→ **YOUR GOAL**: Find the line with "spoločnosť webex.digital, s.r.o. (192, 1641)" and the line with "Oboznámil som sa so (353, 1420)" in the entries below; output exactly those two lines, every line between them, and no others.

→ **TASK MATERIAL**:
Segment Open

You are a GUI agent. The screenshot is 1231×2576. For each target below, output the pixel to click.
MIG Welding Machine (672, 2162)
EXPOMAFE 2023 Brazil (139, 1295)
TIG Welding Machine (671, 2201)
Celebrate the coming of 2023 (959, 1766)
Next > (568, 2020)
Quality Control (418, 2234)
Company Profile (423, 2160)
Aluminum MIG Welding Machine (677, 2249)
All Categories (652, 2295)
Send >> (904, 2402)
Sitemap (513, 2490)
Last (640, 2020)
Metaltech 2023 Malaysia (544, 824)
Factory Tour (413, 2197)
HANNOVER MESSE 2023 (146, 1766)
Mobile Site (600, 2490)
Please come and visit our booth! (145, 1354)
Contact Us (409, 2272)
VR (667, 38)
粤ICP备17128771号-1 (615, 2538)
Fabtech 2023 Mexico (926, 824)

Segment Closed
Segment Open

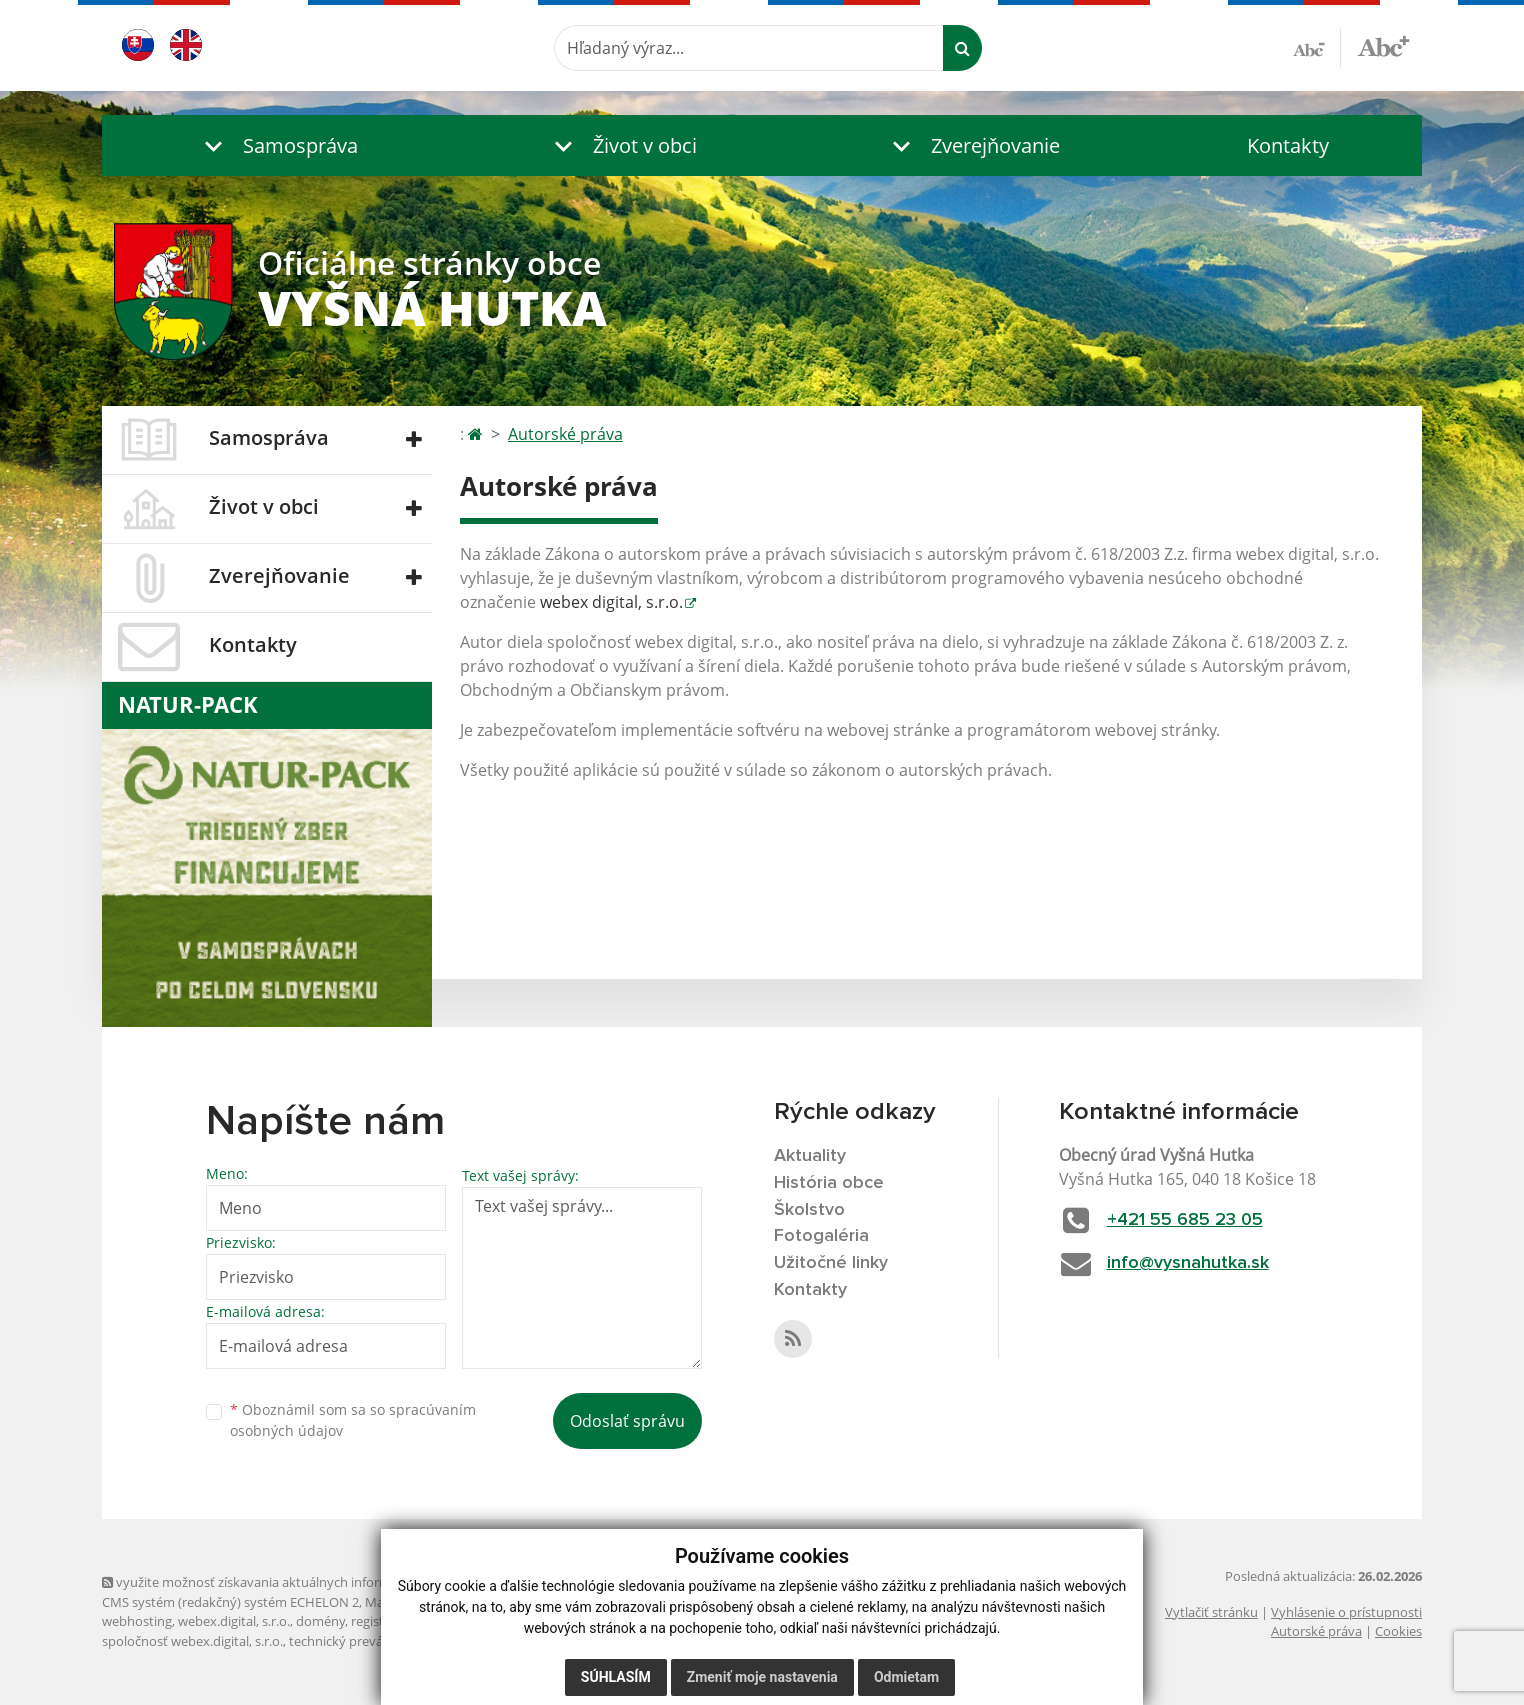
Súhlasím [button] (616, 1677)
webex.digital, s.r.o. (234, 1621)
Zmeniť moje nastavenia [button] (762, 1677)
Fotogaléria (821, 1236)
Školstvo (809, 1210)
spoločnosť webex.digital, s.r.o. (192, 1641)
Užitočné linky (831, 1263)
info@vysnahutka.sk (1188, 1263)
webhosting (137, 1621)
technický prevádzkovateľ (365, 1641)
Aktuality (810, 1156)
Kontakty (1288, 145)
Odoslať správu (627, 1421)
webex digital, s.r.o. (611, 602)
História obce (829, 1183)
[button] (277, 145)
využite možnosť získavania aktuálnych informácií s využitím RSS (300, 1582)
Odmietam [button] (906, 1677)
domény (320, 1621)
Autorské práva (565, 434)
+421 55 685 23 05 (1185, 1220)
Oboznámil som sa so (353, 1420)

Segment Closed

→ **WRITTEN ANSWER**:
spoločnosť webex.digital, s.r.o. (192, 1641)
Užitočné linky (831, 1263)
info@vysnahutka.sk (1188, 1263)
webhosting (137, 1621)
technický prevádzkovateľ (365, 1641)
Aktuality (810, 1156)
Kontakty (1288, 145)
Odoslať správu (627, 1421)
webex digital, s.r.o. (611, 602)
História obce (829, 1183)
[button] (277, 145)
využite možnosť získavania aktuálnych informácií s využitím RSS (300, 1582)
Odmietam [button] (906, 1677)
domény (320, 1621)
Autorské práva (565, 434)
+421 55 685 23 05 (1185, 1220)
Oboznámil som sa so (353, 1420)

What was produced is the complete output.